「すぐエアコンを入れますから、曽根崎さんはここに座ってください」


私は大慌てでクッションをフローリングの床に敷くと、エアコンのスイッチを入れ、設定温度をいつもより低くセットした。


それにしても、私は何てバカな事をしてるんだろう。エアコンは直ってるからまだ良かったけれど、こんな狭くてみすぼらしいアパートなんて、曽根崎さんには不釣り合いも甚だしいし失礼だと思う。エリートで、仕立ての良さそうなスーツをビシッと着込んでる彼には……


たぶん曽根崎さんもそう思ってるだろうから、お茶を一杯飲めばすぐに“帰る”って言うと思う。私もその方が有り難いし。

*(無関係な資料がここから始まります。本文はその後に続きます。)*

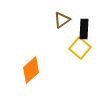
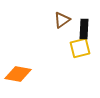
yellow square: rotated 35 degrees clockwise
orange diamond: moved 13 px left, 4 px down; rotated 52 degrees clockwise
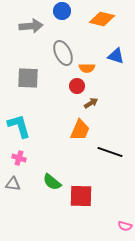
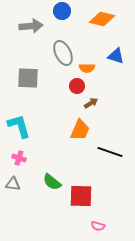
pink semicircle: moved 27 px left
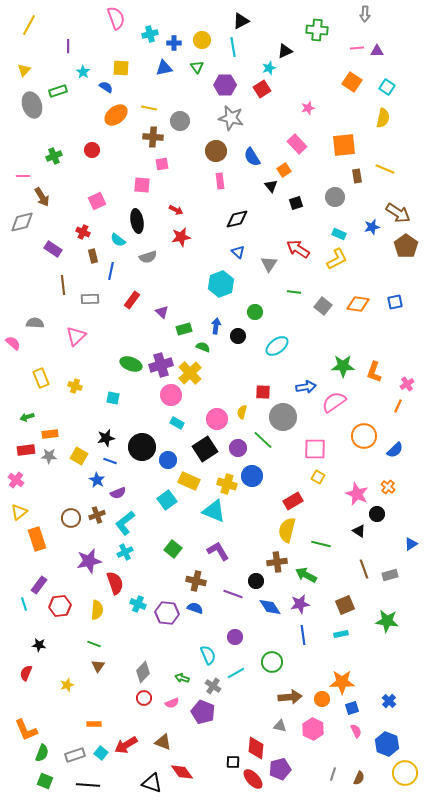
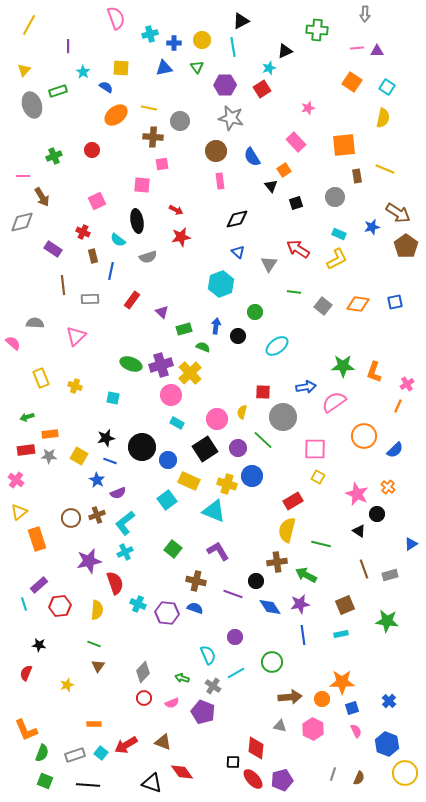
pink rectangle at (297, 144): moved 1 px left, 2 px up
purple rectangle at (39, 585): rotated 12 degrees clockwise
purple pentagon at (280, 769): moved 2 px right, 11 px down
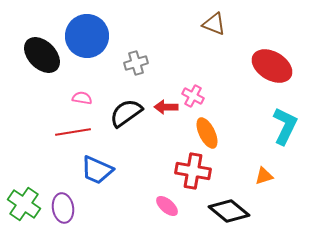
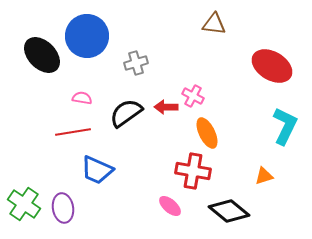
brown triangle: rotated 15 degrees counterclockwise
pink ellipse: moved 3 px right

と思ったのだけど、なぜか曽根崎さんはネクタイを首から抜いてしまい、寛ぐ態勢になった。しかも、


「シャワーを使わせてもらおうかな」


などと言い出した。


「そ、それはちょっと……」


と言いながら、ローテーブルに冷たい麦茶をコトンと置き、私は曽根崎さんの向かいにお姉さん座りをした。


すると曽根崎さんは、麦茶を一気にゴクゴクと飲み干し、今度は、


「では、君が先にシャワーを浴びるといい」


と言い出した。なぜ曽根崎さんはそんなにもシャワーに拘るのか、私には全く理解出来なかった。